Saturation publicitaire: Les entreprises d’IA ont dominé la publicité lors du Super Bowl, avec 23 % des spots consacrés à des services de chatbots destinés aux consommateurs.

Changement de marché: Le passage de l’IA du secteur de la transformation des entreprises au marketing grand public reflète la difficulté à monétiser ces innovations.

Réactions du public: Le retour négatif des téléspectateurs traduit une lassitude face aux promesses floues, soulignant le fossé entre les entreprises d’IA et les vraies préoccupations des travailleurs.

Remplacement des emplois: Aucune publicité n’a évoqué la question des pertes d’emploi potentielles, suscitant l’inquiétude quant à l’impact du secteur sur l’emploi.

Vous vous souvenez quand les entreprises de crypto ont dépensé des fortunes lors du Super Bowl 2022 pour nous convaincre que l’achat d’images numériques de singes était l’avenir de la finance ?

Dans la pub de FTX avec Larry David, toute innovation du monde, de la roue à l’alunissage, était rejetée d’un « C’est trop loin ! ». Ce fut l’une des publicités les plus appréciées de l’année.

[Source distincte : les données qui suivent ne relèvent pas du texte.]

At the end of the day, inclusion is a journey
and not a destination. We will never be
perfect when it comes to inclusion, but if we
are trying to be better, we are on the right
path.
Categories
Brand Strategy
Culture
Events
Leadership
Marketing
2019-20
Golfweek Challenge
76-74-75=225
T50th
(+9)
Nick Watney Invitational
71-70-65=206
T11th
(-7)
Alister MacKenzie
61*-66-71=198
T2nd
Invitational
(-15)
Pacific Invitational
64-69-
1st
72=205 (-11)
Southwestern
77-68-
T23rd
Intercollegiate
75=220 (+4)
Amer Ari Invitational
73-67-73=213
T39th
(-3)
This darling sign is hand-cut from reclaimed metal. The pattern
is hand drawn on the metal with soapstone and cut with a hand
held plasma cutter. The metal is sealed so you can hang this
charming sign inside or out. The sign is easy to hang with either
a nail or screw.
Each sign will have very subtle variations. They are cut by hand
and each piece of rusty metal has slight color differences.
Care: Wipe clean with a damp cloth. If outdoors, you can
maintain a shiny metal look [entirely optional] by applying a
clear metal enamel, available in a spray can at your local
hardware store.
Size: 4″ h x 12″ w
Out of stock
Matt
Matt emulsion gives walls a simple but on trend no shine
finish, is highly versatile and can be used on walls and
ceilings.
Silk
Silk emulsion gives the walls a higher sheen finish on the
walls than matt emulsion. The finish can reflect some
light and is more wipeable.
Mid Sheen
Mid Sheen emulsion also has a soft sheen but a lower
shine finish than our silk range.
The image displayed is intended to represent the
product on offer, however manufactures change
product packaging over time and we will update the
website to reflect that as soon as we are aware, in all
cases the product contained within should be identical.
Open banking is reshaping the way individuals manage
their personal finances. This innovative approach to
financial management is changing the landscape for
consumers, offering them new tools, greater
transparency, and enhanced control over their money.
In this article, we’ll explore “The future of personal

Au Super Bowl suivant, Sam Bankman-Fried se retrouvait sous les verrous.

Dimanche soir, on a eu droit à la version 2026 : les entreprises d’IA dépensant plus de 100 millions $ pour essayer de nous convaincre que leurs chatbots vont nous rappeler les anniversaires, redécorer nos chambres et nous conseiller sur l’entraînement sportif. Des « problèmes » que personne n’a vraiment.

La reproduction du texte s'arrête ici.